> **Exercise**: Scan the data. Collect each line that contains the word "Kalianda".

Stored records:
* * * *

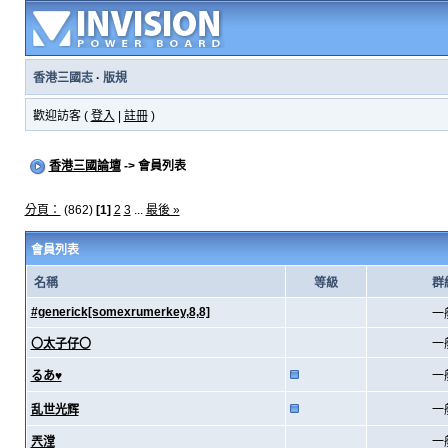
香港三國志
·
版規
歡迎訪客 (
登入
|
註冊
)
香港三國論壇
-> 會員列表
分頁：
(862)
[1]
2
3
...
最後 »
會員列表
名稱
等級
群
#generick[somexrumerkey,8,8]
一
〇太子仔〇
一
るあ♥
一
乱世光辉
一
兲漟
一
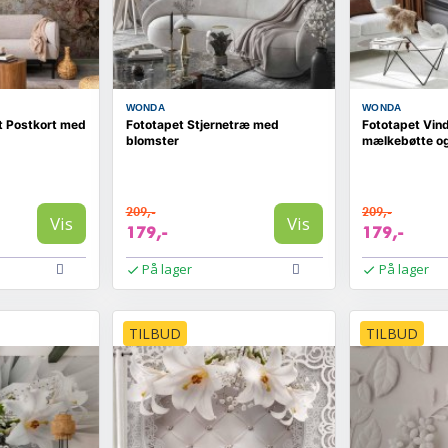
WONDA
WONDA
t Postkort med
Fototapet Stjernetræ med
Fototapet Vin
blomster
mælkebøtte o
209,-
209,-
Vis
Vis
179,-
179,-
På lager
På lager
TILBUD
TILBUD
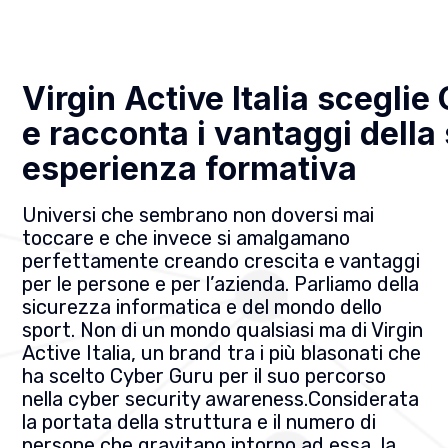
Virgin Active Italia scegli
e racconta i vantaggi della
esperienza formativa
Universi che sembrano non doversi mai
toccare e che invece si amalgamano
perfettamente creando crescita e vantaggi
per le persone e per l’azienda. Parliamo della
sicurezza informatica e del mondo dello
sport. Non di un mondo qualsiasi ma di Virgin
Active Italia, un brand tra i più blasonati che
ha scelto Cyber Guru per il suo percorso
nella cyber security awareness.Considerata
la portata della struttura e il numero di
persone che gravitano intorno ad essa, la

* * * *

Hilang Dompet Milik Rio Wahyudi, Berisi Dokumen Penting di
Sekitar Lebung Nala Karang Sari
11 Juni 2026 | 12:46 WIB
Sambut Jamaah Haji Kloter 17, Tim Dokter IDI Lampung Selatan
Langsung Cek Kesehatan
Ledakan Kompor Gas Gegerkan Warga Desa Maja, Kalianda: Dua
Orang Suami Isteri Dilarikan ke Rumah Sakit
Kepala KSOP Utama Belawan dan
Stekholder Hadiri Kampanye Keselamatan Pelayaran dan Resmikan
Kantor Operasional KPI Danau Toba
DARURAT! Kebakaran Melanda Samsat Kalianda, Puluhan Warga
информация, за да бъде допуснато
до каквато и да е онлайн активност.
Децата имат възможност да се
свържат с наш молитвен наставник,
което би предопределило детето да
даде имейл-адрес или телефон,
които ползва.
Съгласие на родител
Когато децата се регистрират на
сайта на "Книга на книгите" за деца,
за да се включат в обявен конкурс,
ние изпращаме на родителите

* * * *

> **Solved problem**:
Ledakan Kompor Gas Gegerkan Warga Desa Maja, Kalianda: Dua
DARURAT! Kebakaran Melanda Samsat Kalianda, Puluhan Warga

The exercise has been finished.